Examples of Domain-Based Attacks

  • Netnod: Netnod is a major DNS provider based in Sweden. They run one of the 13 “root” name servers, a critical part of the global DNS infrastructure. From 2018 to 2019, attackers targeted their infrastructure by sending unauthorized EPP instructions to various registries. This allowed them to redirect traffic and capture sensitive information. The attackers were also able to disable DNSSEC safeguards long enough to obtain SSL certificates for Netnod’s email servers.
  • Google Vietnam: In 2015, the threat actor group LizardSquad, gained unauthorized access to the DNS settings of Google Vietnam’s domain. This allowed them to redirect visitors to a malicious website displaying the group’s message. Beyond the significant disruptions this caused, the attackers had access to any sensitive data sent to the hijacked domains.
  • OCBC Bank: In 2021, customers of Singapore’s Oversea-Chinese Banking Corporation (OCBC) were hit by phishing attacks, resulting in approximately $8.5 million in losses across 470 customers. The attackers used fraudulent domains to trick customers into providing their account details. Despite the bank’s efforts to shut down these domains and alert customers, the attackers continually set up new “mule” accounts to receive the stolen funds​.

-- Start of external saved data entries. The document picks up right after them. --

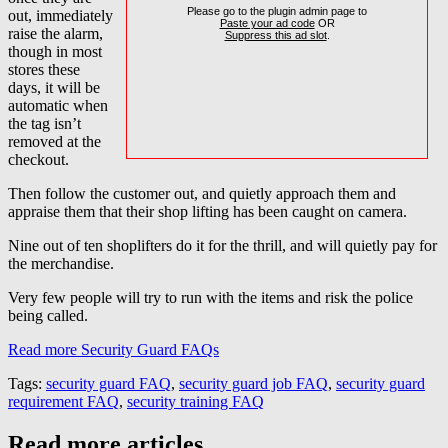
Please go to the plugin admin page to
out, immediately
Paste your ad code
OR
raise the alarm,
Suppress this ad slot
.
though in most
stores these
days, it will be
automatic when
the tag isn’t
removed at the
checkout.
Then follow the customer out, and quietly approach them and
appraise them that their shop lifting has been caught on camera.
Nine out of ten shoplifters do it for the thrill, and will quietly pay for
the merchandise.
Very few people will try to run with the items and risk the police
being called.
Read more Security Guard FAQs
Tags:
security guard FAQ
,
security guard job FAQ
,
security guard
requirement FAQ
,
security training FAQ
Read more articles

How to Get Started with Domain Monitoring?

When getting started with domain monitoring, there are several key steps that should be implemented:

1. Define Objectives and Scope

  • Identify Critical Domains: List all your organization’s domains, including subdomains and related assets that need monitoring.
  • Determine Key Threats: Understand the types of threats you aim to detect, such as typosquatting, DNS hijacking, and unauthorized changes.

2. Choose the Right Tools

  • Domain Monitoring: Track new domain registrations, new TLS certs generated, changes in DNS records, and WHOIS data.
  • DNS Monitoring: Implement DNS monitoring tools to detect changes in DNS records.
  • WHOIS Data Monitoring: Use WHOIS data monitoring tools to keep track of ownership changes and expiration dates.

3. Set Up Automated Alerts

  • Configuration: Configure your monitoring tools to send automated alerts for any suspicious domains, such as lookalike or typosquatting domains registered or changes in DNS records.
  • Custom Alerts: Customize alerts based on specific keywords, patterns, or threat intelligence relevant to your organization.

4. Integrate with Security Operations

  • SIEM Integration: Integrate domain monitoring tools with your SIEM (Security Information and Event Management) system for centralized logging and alerting.
  • Incident Response: Develop and implement incident response procedures for handling alerts from domain monitoring tools.

5. Continuous Monitoring and Analysis

  • Regular Audits: Conduct regular audits of your domain portfolio to ensure your asset inventory is up to date and monitoring settings are configured correctly.
  • Threat Intelligence: Integrate data breach monitoring to gain visibility into leaked employee credentials that could be used to make unauthorized DNS or WHOIS changes.